The situation in 1909
In no sense were Einstein's startling new ideas on light quanta immediately accepted by the scientific community at large. Most of the major figures in physics rejected the idea that light could be considered to be made up of discrete quanta. In a letter to Einstein in 1907, Planck wrote:
I look for the significance of the elementary quantum of action (light quantum) not in vacuo but rather at points of absorption and emission and assume that processes in vacuo are accurately described by Maxwell's equations. At least, I do not yet find a compelling reason for giving up this assumption which for the time being seems to be the simplest.
Planck continued to reject the light-quantum hypothesis as late as 1913. In 1909, Lorentz, who was generally regarded as the leading theoretical physicist in Europe and whom Einstein held in the highest esteem, wrote:
While I no longer doubt that the correct radiation formula can only be reached by way of Planck's hypothesis of energy elements, I consider it highly unlikely that these energy elements should be considered as light quanta which maintain their identity during propagation.
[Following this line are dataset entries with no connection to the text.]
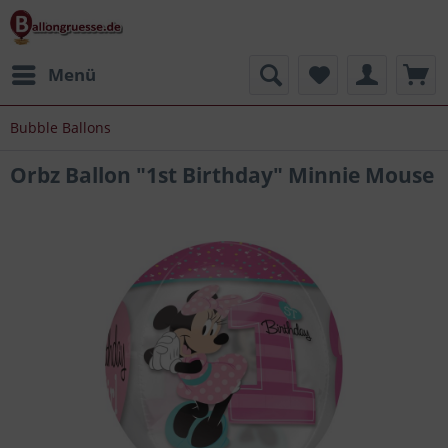
Menü
Bubble Ballons
Orbz Ballon "1st Birthday" Minnie Mouse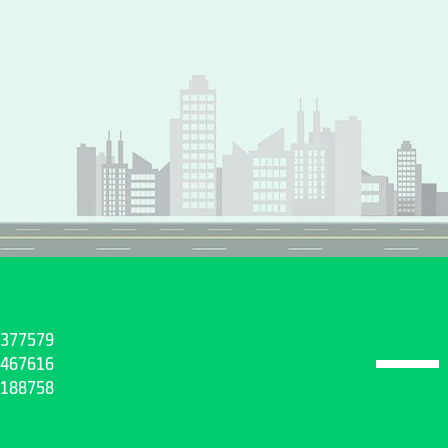
377579
467616
188758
Einstein never deviated from his conviction concerning the reality of quanta and continued to find other ways in which the experimental features of black-body radiation would lead inevitably to the conclusion that light consists of quanta. In one of his most beautiful papers, written in 1909, he showed how fluctuations in the intensity of the black-body radiation spectrum provide further evidence on the quantum nature of light.